Рылеев провел рукой по волосам. С минуту он не почувствовал правды, почувствовав же, не смог ничего сказать, побледнел и медленно глубоко вздохнул. В это мгновение не видел он ничего, кроме Тушина.
— Вы меня знаете? — сказал наконец Рылеев.
— Я карточку вашу видел, — помолчав, сказал Тушин и, невесело улыбнувшись, прибавил: — Не сердитесь же. Там у куренщика старик с плотиком, на плотике он довезет вас до самого села.
Волнение Рылеева передалось Тушину; с изменившимся слегка и твердым лицом он вышел, не оборачиваясь.
Углубляясь в лес, Тушин думал, что сделал хорошо. «Если он крепок и хорошо себя ценит, то вывернется из-под удара душой, и вновь закипит в нем жизнь, разве смерть закроет глаза. Но я не уступлю никому Лизу. А будем ли мы всегда любить? Не знаю, да и не надо об этом думать».
Белый без солнца свет наполнил лес. В нем было тихо, как в душе младенца, и весело.
IX
Лиза и Тушин встретились на том же месте, где видел их мужик Звонкий. Тушин любовнее, чем всегда, поцеловал девушку; в лице ее бросилось ему выражение усталости, скрывающей себя преувеличенно веселой улыбкой и выдающейся рассеянностью взгляда. Но он ничем не дал понять ей, что заметил это, однако, со свойственной ему стремительностью, после многих ласковых слов и шуток, сказал:
— К тебе жених приехал, я его видел, он у меня ночевал.
Лиза, подняв голову, вспыхнула, слабо улыбнулась и встала. Тушин сидел, обхватив руками колени.
— Странно, расскажи, — глухо произнесла девушка. — Нет, здесь ничего не скроешь, и напрасно мы воровски видимся: все равно, я думаю, по селу сплетни ходят.
Тушин, невольно улыбаясь тому, что отбил у Рылеева женщину, передал Лизе о том, как заблудился приезжий и как ночевал, но умолчал об утреннем разговоре.
— Что же, уехал он? — спросила после долгого молчания Лиза. — И он не знает, что ты — ты?
— Нет. Уехал ли, не знаю, а что ему делать там? Лиза, — живо сказал Тушин, — ты ведь его любила?
— Любила, что же из этого? — Лиза повернулась к Тушину, и он раздумчиво уклоняющимися своими глазами встретился на мгновение с ее блестящим, прямым взглядом. — Все же я не могу отнестись к нему, как к первому встречному.
— Это понятно, — сказал Тушин. — У вас, конечно, был разговор?
— Да.
— Ну, расскажи сама, если хочешь, — сухо произнес Тушин, — не в моей привычке сидеть над душой.
— Не сердись. — Лиза опустилась на колени и теплой, пахнущей лесным воздухом, рукой обняла шею Тушина. Закинув слегка голову и улыбаясь, она, порозовев, вся сияла твердым любовным вызовом. — Поцелуй меня, лесничок!

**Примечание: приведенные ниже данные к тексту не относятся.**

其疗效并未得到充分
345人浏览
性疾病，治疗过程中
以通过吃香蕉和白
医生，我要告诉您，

— Нет, — трогаясь, но уже полный ревности, сказал Тушин. — Я не спокоен теперь. Идя сюда, был спокоен, а теперь нет.
— Не сердись, — снова сказала Лиза. Она ближе пододвинулась к Тушину и пристально, взвешивающим что-то взглядом смотрела на его губы. — Не сердись, — повторила она, приникла головой к плечу Тушина, стиснула руками его шею и замерла. — Ты знаешь, — услышал под плечом Тушин, — мне… мне тяжело.
Тушин, затосковав, освободился и встал. Лиза тоже.

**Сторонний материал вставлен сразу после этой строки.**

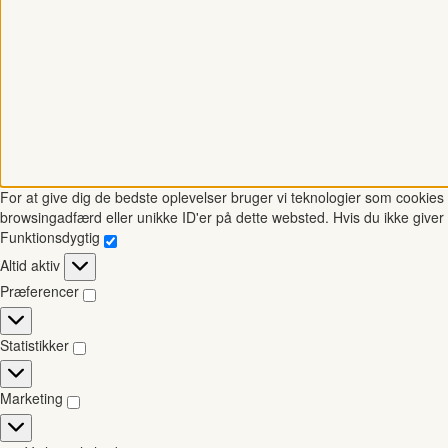
For at give dig de bedste oplevelser bruger vi teknologier som cookies t
browsingadfærd eller unikke ID'er på dette websted. Hvis du ikke giver 
Funktionsdygtig
Funktionsdygtig
Altid aktiv
Præferencer
Præferencer
Statistikker
Statistikker
Marketing
Marketing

— Чего ты хочешь? — грустно спросил Тушин. — Кого любишь? Меня? Тогда садись и будем нежны друг с другом. А его — тогда нечего и говорить нам.
— Я устала, — резко сказала девушка. — Вот в чем дело. Мы видимся редко и утомительно. Ну, хочешь, я буду откровенна? Ты ведь меня никогда в двуличности упрекнуть не мог. Не то чтобы я его тоже любила, но он мне как-то понятнее, чем ты. Мне, дорогой, не хочется прожить здесь всю жизнь. Я тебя горячо, упрямо люблю. Но вот он вчера был у меня, я на него смотрела, вспоминала — и вдруг потянуло меня в далекие города. Там богато, шумно, изящно и умно течет жизнь. Я молода, красива, я — женщина. Меня окружают грязные бабы и пьяные мужики, мои книги засижены мухами, меня тошнит от тараканов в молоке! Все это мне надоело. Дорогой мой, — Лиза взяла Тушина за руки и крепко сжала их, — если ты меня любишь, оставь эту жизнь. Мы уедем в столицу или большой провинциальный город; мне хочется быть частью шумной волны, блестеть в ней, кипеть. Ты силен и одарен богато, ты везде будешь хозяином. Разве нет? Ведь я не ошиблась же в тебе?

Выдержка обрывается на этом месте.